Roasted Tomato, Kale and Herb Tempeh Scramble
- 1.5 C cherry tomatoes, halved
- Vegetable broth
- 1 sweet onion, chopped
- 2 cloves garlic, minced
- 3T fresh herbs, finely chopped
- 2 packages organic tempeh, grated with a cheese grater
- 1T unsweetened dairy-free milk (I used coconut)
- 2-3 T nutritional yeast
- 2 cups Kale (I used mixed curly/lacinto/purple), destemmed and finely chopped.
- Hot sauce for serving
- Preheat your oven to 200*C/400*F. Line a baking sheet with parchment paper and place tomatoes cut side up on top. Sprinkle with salt and pepper and a very light coating of coconut oil (I used the spray version). Pop in the oven and roast for 30 mins or so. Give them a little stir halfway through.
- While the tomatoes are roasting, heat a little vegetable broth in a cast-iron skillet over a medium heat, probably around, 1/2 C or so. Have more to hand incase you need to deglaze the pan.
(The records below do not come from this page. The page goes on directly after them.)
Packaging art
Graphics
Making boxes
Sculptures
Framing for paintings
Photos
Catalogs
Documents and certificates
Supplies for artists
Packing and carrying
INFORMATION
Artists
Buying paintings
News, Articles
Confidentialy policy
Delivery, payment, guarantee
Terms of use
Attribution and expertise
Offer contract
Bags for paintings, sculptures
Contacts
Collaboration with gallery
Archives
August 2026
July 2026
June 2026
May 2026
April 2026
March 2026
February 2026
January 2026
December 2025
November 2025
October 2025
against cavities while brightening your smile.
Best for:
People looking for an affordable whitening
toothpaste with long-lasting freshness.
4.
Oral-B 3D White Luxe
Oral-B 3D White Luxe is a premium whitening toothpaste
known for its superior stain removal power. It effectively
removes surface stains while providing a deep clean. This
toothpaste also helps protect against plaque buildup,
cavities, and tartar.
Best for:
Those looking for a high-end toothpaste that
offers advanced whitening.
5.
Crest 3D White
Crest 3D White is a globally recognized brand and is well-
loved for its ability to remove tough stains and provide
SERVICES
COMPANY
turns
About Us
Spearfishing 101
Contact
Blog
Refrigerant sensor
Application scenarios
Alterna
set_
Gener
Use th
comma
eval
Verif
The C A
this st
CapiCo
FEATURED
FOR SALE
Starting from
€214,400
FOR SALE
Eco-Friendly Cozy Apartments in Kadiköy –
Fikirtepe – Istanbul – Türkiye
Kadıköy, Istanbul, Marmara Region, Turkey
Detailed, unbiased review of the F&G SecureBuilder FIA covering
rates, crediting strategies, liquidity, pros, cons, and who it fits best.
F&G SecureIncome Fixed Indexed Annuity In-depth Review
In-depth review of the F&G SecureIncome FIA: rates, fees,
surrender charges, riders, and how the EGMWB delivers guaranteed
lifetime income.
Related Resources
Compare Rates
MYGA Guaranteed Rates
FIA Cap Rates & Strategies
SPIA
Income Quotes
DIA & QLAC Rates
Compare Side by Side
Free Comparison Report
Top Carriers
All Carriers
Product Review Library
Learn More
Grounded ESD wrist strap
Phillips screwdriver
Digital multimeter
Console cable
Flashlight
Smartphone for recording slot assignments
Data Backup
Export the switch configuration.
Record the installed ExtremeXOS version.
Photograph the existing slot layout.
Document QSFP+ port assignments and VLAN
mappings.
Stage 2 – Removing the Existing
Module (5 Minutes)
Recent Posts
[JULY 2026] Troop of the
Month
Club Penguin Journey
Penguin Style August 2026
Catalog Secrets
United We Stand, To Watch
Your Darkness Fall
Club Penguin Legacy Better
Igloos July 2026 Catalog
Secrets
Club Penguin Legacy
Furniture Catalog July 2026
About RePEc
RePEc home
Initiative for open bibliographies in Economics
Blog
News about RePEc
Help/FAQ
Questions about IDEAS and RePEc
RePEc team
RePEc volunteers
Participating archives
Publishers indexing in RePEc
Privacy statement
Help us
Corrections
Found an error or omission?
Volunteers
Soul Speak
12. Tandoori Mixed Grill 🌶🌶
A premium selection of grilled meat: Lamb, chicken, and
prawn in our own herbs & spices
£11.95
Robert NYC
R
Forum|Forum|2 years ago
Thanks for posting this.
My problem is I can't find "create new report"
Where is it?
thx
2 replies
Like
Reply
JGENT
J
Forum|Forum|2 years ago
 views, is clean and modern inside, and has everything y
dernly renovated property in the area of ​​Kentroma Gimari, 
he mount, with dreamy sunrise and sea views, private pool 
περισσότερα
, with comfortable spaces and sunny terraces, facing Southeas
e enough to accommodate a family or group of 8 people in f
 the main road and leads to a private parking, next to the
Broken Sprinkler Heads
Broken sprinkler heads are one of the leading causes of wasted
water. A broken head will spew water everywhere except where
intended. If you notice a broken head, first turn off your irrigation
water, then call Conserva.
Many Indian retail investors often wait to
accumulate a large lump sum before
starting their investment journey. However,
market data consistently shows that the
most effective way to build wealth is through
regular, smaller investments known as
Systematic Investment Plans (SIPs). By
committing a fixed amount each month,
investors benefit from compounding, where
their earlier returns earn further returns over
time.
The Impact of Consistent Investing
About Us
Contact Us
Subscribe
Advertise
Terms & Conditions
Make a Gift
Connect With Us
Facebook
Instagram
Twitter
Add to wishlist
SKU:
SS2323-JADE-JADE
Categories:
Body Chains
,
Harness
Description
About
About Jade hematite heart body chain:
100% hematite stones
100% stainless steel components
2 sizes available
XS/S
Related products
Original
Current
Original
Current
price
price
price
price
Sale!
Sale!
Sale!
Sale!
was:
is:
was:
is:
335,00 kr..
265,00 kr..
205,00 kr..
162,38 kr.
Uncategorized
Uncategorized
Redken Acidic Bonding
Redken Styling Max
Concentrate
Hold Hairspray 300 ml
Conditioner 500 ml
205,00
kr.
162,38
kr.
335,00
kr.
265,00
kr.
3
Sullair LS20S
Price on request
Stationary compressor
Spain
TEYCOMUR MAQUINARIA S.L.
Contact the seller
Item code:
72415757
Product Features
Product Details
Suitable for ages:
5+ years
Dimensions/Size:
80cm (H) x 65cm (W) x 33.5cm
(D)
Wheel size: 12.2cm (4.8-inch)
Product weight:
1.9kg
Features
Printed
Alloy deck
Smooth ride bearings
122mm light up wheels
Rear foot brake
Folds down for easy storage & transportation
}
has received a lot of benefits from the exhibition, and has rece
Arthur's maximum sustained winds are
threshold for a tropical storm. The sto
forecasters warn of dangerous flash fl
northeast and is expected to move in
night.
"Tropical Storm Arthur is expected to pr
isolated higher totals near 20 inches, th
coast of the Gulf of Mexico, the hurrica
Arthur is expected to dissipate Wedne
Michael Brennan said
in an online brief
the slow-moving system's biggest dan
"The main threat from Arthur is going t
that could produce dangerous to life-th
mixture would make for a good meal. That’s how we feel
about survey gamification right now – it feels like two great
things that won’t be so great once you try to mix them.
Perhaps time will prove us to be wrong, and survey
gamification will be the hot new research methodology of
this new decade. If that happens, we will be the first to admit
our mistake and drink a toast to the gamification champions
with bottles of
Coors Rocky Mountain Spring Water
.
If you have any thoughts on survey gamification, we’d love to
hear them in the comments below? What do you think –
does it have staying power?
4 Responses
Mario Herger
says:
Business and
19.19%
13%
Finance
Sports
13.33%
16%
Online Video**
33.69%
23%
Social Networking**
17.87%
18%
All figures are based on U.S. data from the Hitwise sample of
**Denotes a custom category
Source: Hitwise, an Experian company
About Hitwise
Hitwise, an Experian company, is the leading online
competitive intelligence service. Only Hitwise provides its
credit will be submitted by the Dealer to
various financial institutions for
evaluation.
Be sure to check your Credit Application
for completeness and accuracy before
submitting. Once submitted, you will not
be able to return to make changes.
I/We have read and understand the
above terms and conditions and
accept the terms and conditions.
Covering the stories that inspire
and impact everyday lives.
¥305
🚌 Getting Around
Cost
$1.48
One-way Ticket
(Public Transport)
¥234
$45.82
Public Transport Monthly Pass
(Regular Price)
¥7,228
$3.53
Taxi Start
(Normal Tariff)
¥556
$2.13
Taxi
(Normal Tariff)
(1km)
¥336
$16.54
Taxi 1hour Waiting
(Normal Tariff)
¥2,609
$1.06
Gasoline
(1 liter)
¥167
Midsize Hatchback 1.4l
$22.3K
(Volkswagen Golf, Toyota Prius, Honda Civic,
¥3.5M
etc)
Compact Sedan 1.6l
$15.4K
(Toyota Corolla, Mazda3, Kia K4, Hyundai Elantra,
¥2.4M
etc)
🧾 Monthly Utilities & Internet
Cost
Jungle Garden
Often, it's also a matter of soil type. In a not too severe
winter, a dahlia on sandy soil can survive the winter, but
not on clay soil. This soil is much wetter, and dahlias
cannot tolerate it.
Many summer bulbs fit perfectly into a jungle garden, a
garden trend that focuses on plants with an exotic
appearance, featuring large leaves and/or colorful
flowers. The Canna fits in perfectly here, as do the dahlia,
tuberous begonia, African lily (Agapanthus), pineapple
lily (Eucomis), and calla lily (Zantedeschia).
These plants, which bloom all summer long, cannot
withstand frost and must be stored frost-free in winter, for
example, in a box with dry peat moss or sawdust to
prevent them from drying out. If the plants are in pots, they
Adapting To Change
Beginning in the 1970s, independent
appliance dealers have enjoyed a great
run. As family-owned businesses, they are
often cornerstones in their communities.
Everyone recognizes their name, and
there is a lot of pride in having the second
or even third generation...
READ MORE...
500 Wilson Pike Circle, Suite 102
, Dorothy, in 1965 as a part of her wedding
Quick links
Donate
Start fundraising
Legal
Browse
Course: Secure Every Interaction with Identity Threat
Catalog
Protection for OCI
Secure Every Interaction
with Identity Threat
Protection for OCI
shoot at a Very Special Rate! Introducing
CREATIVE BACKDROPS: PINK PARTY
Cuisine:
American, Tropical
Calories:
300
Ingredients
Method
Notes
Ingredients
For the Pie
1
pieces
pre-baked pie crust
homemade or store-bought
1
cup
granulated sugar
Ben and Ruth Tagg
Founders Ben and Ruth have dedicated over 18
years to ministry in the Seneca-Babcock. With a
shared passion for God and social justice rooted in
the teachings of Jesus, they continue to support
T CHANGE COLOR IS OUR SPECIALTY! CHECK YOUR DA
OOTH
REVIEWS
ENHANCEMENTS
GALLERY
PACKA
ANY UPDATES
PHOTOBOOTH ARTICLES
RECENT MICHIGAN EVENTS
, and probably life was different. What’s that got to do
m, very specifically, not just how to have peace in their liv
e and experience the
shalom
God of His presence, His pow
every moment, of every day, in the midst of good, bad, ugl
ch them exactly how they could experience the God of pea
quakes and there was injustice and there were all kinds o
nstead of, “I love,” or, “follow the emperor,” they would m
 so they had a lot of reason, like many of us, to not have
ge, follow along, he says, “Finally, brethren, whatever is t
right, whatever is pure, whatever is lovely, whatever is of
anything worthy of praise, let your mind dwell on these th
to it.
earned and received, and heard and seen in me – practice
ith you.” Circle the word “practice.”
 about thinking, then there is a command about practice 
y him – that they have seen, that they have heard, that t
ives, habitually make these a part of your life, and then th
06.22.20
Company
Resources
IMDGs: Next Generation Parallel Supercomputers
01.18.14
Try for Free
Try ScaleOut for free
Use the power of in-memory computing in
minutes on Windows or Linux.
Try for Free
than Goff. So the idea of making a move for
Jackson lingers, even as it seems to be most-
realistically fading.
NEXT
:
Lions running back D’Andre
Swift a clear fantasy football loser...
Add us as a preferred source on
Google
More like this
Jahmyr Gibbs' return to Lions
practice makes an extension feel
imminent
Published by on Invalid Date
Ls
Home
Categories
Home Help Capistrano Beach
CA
Once the broth is simmering, add onions and cook for 7-10 minutes until translucent and slightly browned, adding more broth as necessary. Add garlic and cook for an additional minute. Add the herbs and tempeh and mix well. Allow to cook through for a few minutes before adding the milk and nutritional yeast. Stir in the chopped kale and season with salt and pepper. Stir in the freshly roasted tomatoes just before serving (you might want to keep a few to garnish with if you're serving straight from the skillet like I did in the pics above). Add a few glugs of hot sauce and enjoy!
- I made mine with oregano, rosemary, and sage, because that's what was available at the Farmers' market that day but you could use whichever ones you prefer.
- To get the kale into such teeny tiny pieces, I add it to my vitamix while the blades are running and it smashes it up into kale confetti for me. Can probably also be done in a normal blender.
Adapted from Edible Perspective
Peaches and Greens http://peaches-and-greens.com/
Thanks for all the love on last week’s post. Not sure if it was the lists or the shameless selfies you liked more, but expect another edition of ‘That’s my Jam’ next month!